Although Cancer Research UK is one of the best-funded medical research charities in Europe, it also has turned to crowdfunding, with the additional aim of linking its donors and its scientists more closely together.  The strapline of its My Projects website is ‘Choose the cancer you want to beat’. This provides links to about 30 different CRUK projects – a small fraction of the charity’s total research portfolio – for potential donors to choose between. Despite that strapline, not all the chosen projects focus on a particular type of cancer. Donors are provided with information about their chosen projects that can be used for promotion in social media, and some choose to become much more closely involved. ‘A few of our researchers have developed very close links with individual donors, even inviting them to visit their labs,’ says Foulkes. ‘For this to happen, researchers need to be at ease with the media and able to describe their research in simple terms for non-experts.’

Opening up

Matthew Todd

It is rare for researchers, even in academia, to open their research up to the wider world to seek both criticism and collaboration. But Matthew Todd, a lecturer in organic chemistry at the University of Sydney, Australia, is one of the few who adopts this approach. He calls this open or citizen science, rather than crowdsourcing as it is strictly defined, although there is a clear overlap between the two. His entire group’s work, including the raw data in their lab notebooks, is posted on the web. Not only may anyone comment on this work while it is still ongoing, but anyone may contribute to the research, for example by synthesising molecules for testing. 

Todd’s research, much of which is funded through standard Australian government grants, focuses on drug discovery for tropical diseases including malaria, so altruism is a clear motivation for participants. ‘I have been surprised to find that the majority of those making substantial contributions to these citizen science projects have been chemists from industry,’ says Todd. He protects his research through Creative Commons licensing rather than patents and dreams that this might become a norm in drug discovery, particularly for neglected diseases. There is certainly a historical precedent for this. ‘Both penicillin and the polio vaccine were discovered and developed without any IP protection,’ he says.

Take any comprehensive survey of crowdsourcing or crowdfunding – such as those produced by Crowdsourcing.org – and you will find fewer projects listed in chemistry than in many other disciplines. If crowdsourcing projects seek to ‘make communities of active stakeholders in research that affects them’, as Esposti suggests, it may be that chemistry projects are less immediately appealing to outsiders than those concerned with, for example, medicine, the environment or astronomy. ‘Chemistry projects, too, have huge potential, but chemists need to explain their projects and the value of contributions in terms that everyone can understand,’ he adds. 

Todd, however, disagrees.
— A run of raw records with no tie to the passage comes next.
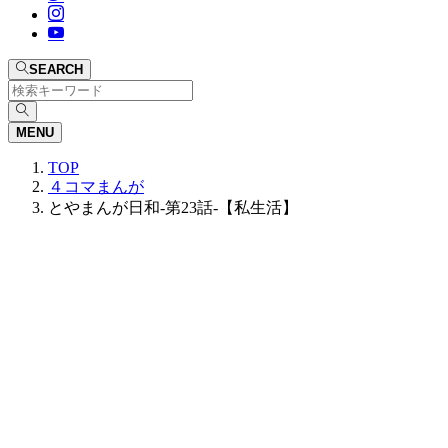
SEARCH
MENU
TOP
４コマまんが
とやまんが日和-第23話-【私生活】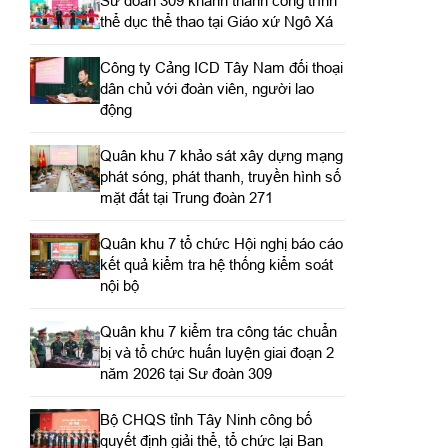
Sư đoàn 309 khánh thành công trình
thể dục thể thao tại Giáo xứ Ngô Xá
Công ty Cảng ICD Tây Nam đối thoại
dân chủ với đoàn viên, người lao
động
Quân khu 7 khảo sát xây dựng mạng
phát sóng, phát thanh, truyền hình số
mặt đất tại Trung đoàn 271
Quân khu 7 tổ chức Hội nghị báo cáo
kết quả kiểm tra hệ thống kiểm soát
nội bộ
Quân khu 7 kiểm tra công tác chuẩn
bị và tổ chức huấn luyện giai đoạn 2
năm 2026 tại Sư đoàn 309
Bộ CHQS tỉnh Tây Ninh công bố
quyết định giải thể, tổ chức lại Ban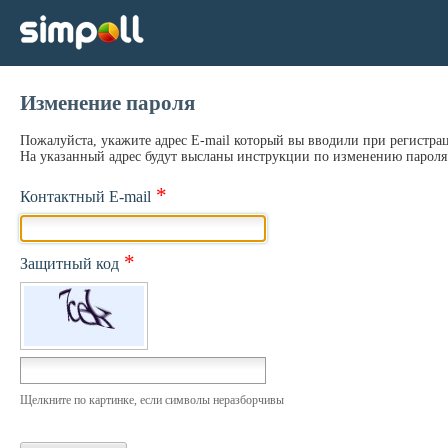
Изменение пароля
Пожалуйста, укажите адрес E-mail который вы вводили при регистра
На указанный адрес будут высланы инструкции по изменению пароля
*
Контактный E-mail
*
Защитный код
Щелкните по картинке, если символы неразборчивы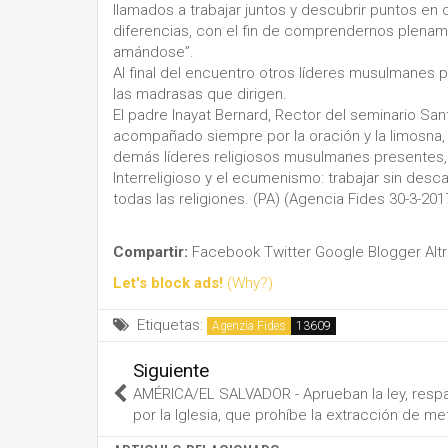
llamados a trabajar juntos y descubrir puntos en 
diferencias, con el fin de comprendernos plename
amándose”.
Al final del encuentro otros líderes musulmanes
las madrasas que dirigen.
El padre Inayat Bernard, Rector del seminario San
acompañado siempre por la oración y la limosna, y
demás líderes religiosos musulmanes presentes, r
Interreligioso y el ecumenismo: trabajar sin desc
todas las religiones. (PA) (Agencia Fides 30-3-201
Compartir:
Facebook
Twitter
Google
Blogger
Alt
Let's block ads!
(Why?)
Etiquetas:
Agenzia Fides
Siguiente
AMÉRICA/EL SALVADOR - Aprueban la ley, resp
por la Iglesia, que prohíbe la extracción de me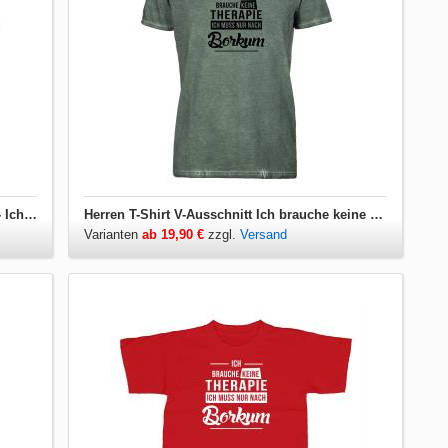
Herren T-Shirt Ich brauche keine Therapie - Ich muss nur nach Borkum
Herren T-Shirt V-Ausschnitt Ich brauche keine Therapie - Ich muss nur nach Borkum
Varianten
ab 19,90 €
zzgl.
Versand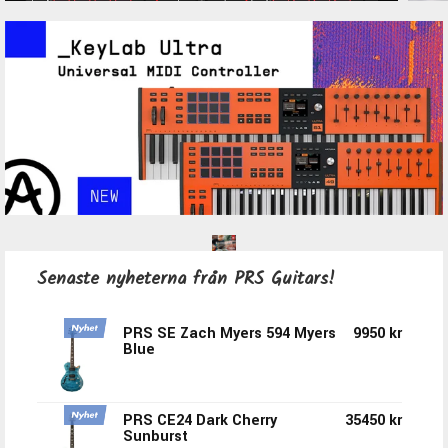
Senaste nyheterna från PRS Guitars!
PRS SE Zach Myers 594 Myers
9950 kr
Blue
PRS CE24 Dark Cherry
35450 kr
Sunburst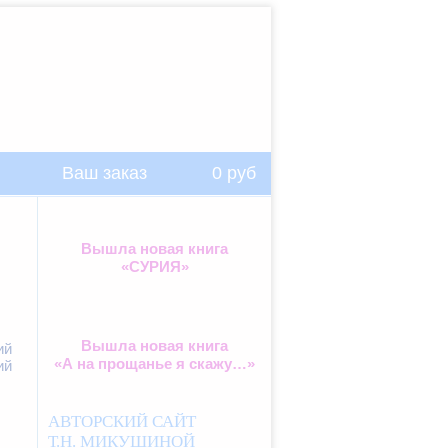
Ваш заказ
0
руб
Вышла новая книга
«СУРИЯ»
Вышла новая книга
ий
«А на прощанье я скажу…»
ий
АВТОРСКИЙ САЙТ
Т.Н. МИКУШИНОЙ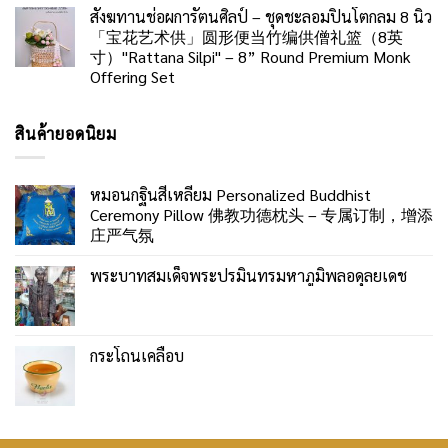
สังฆทานช่อผการัตนศิลป์ – ชุดชะลอมปิ่นโตกลม 8 นิ้ว
「宝花艺术供」圆形便当竹编供僧礼篮（8英
寸）"Rattana Silpi" – 8” Round Premium Monk
Offering Set
สินค้ายอดนิยม
หมอนกฐินสี่เหลี่ยม Personalized Buddhist
Ceremony Pillow 佛教功德枕头 – 专属订制，增添
庄严气氛
พระบาทสมเด็จพระปรมินทรมหาภูมิพลอดุลยเดช
กระโถนเคลือบ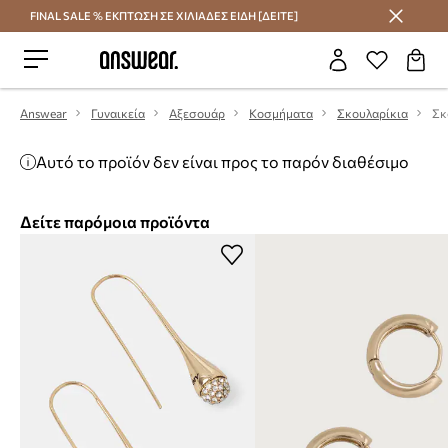
FINAL SALE % ΕΚΠΤΩΣΗ ΣΕ ΧΙΛΙΑΔΕΣ ΕΙΔΗ [ΔΕΙΤΕ]
Εξοικονομήστε με το Answear Club
Answear
Γυναικεία
Αξεσουάρ
Κοσμήματα
Σκουλαρίκια
Σκ
Αυτό το προϊόν δεν είναι προς το παρόν διαθέσιμο
Δείτε παρόμοια προϊόντα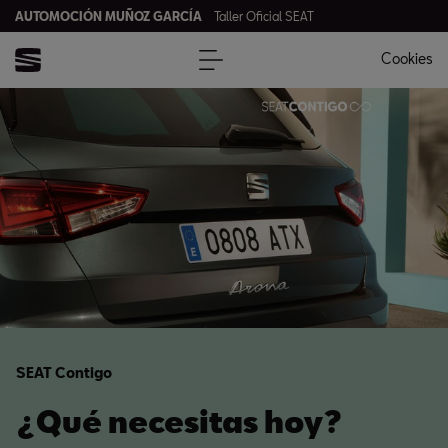
AUTOMOCIÓN MUÑOZ GARCÍA
Taller Oficial SEAT
Cookies
SEAT Contigo
¿Qué necesitas hoy?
Open data is a pre-requisite for open science, and too much chemical data is still locked behind paywalls in password-protected databases. ‘The agreement to keep human genome data free to all users has had incalculable benefits,’ he says. ‘Chemistry has not yet had its “human genome moment”, to set its data free for the whole community.’

Although chemists can be reluctant to open their lab notebooks to the world to take full advantage of the wisdom it has to offer, they seem to be more inclined to help those who are doing so. And with funding for research harder to secure, it would be less surprising if they embraced the challenges – and potential money – that crowdsourcing and crowdfunding has to offer.

Clare Sansom is a science writer based in Cambridge and London, UK.